Au Sénégal, la cohabitation entre le président Bassirou Diomaye Faye et son Premier ministre Ousmane Sonko n’a jamais semblé aussi fragile. Officiellement alliés depuis leur victoire fulgurante de 2024, les deux hommes se retrouvent aujourd’hui enfermés dans un bras de fer politique aux allures de guerre froide. En ligne de mire, un enjeu explosif : l’élection présidentielle de 2029, qui cristallise désormais toutes les tensions au sommet du pouvoir.
Selon des informations qui circulent dans l’entourage de Sonko depuis juillet, Diomaye Faye aurait discrètement sollicité l’avis du Conseil constitutionnel concernant l’éligibilité de son propre Premier ministre. Une démarche jugée hautement suspecte par les fidèles de Sonko, encore marqué par sa condamnation pour diffamation envers l’ex-ministre Mame Mbaye Niang. Cette condamnation, assortie d’une inéligibilité de cinq ans, pourrait le priver une nouvelle fois de la course suprême en 2029 — une perspective impensable pour son camp.
L’irritation est d’autant plus vive que Faye refuse jusqu’ici de faire usage de son droit de grâce, ce qui aurait pu effacer les obstacles juridiques de Sonko. Pour beaucoup, le président cherche à se ménager un espace politique personnel, loin du pacte fondateur qui les liait : le fameux « protocole du Cap Manuel », un accord tacite conclu avant leur sortie de prison en 2024. Ce pacte prévoyait que Diomaye n’effectuerait qu’un seul mandat, avant de céder la place à Sonko. Aujourd’hui, plus personne ne semble croire à ce scénario.

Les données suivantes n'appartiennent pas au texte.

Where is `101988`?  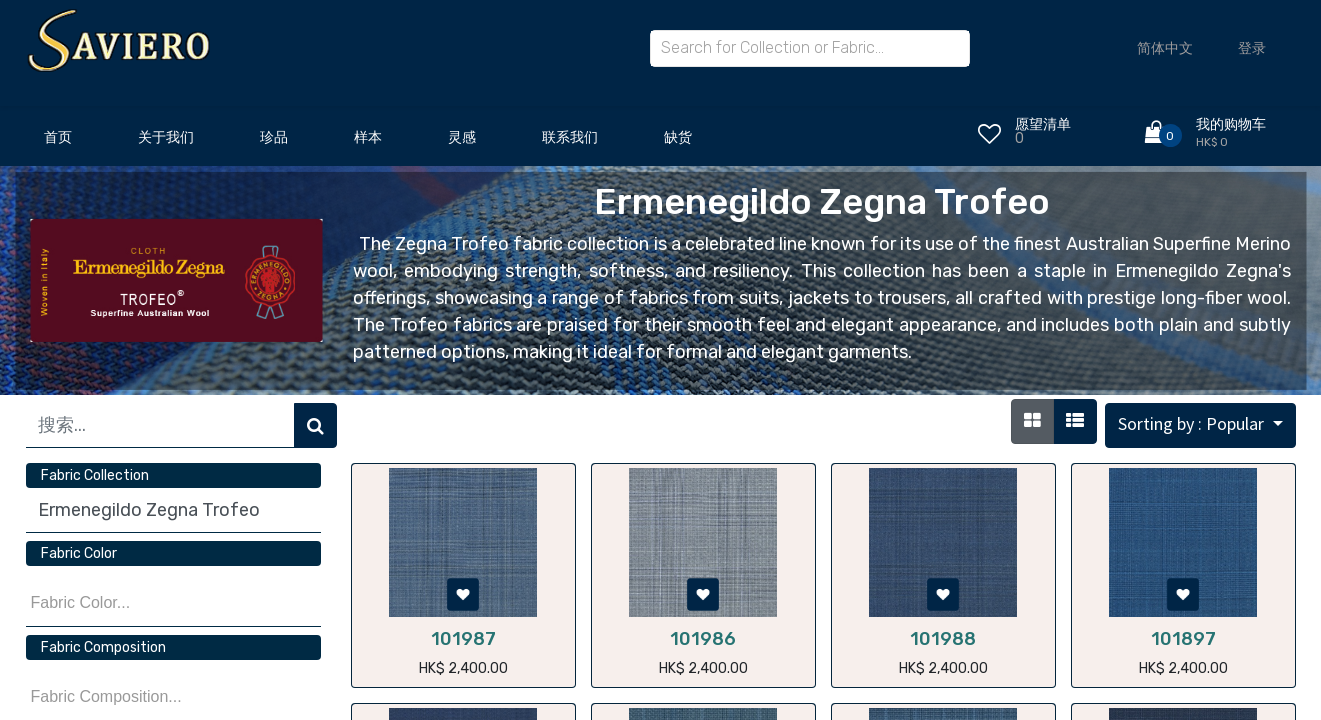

L’escalade s’est accélérée lorsque Diomaye Faye a limogé Aïda Mbodj, jusque-là patronne de la coalition présidentielle, le 11 novembre. Un geste interprété comme un affront direct à Sonko, qui venait tout juste d’apporter un soutien public à l’ancienne ministre. Le PASTEF, parti fondé par Sonko et dont est issu le président, s’est aussitôt insurgé, affirmant que Faye n’avait pas le pouvoir légal de démettre Mbodj.
Au sein du parti, les critiques se multiplient. Plusieurs cadres soupçonnent le président de vouloir bâtir sa propre base politique, en multipliant les rapprochements avec de petits partis et en s’entourant de personnalités issues de l’ère Macky Sall — un geste considéré comme hérétique par les orthodoxes du mouvement.
La méfiance ne s’arrête pas là. La première dame, Absa Faye, est elle-même scrutée de près : certains pointent ses liens familiaux avec Omar Youm, un ancien ministre influent de Macky Sall. Dans un climat où les supporters de Sonko rêvent de voir l’ex-président traduit en justice, cette proximité réveille toutes les suspicions.
Face à cette crise qui menace la cohésion du pouvoir, les appels à une médiation se multiplient. Des personnalités respectées comme le défenseur des droits humains Alioune Tine, l’homme d’affaires Pierre Goudiaby Atepa, ou encore El Malick Ndiaye, président de l’Assemblée nationale, pourraient être appelées à jouer les arbitres.
Mais pour l’heure, la tension reste vive. Officiellement en repos, Ousmane Sonko s’est mis en retrait jusqu’au 21 novembre, laissant le gouvernement sous l’intérim de la garde des Sceaux, Yacine Fall. Dans les coulisses, chacun prépare déjà la suite. Car derrière les sourires officiels, une certitude émerge : la bataille de 2029 est désormais lancée — et elle pourrait faire imploser l’alliance la plus inattendue de l’histoire politique du Sénégal.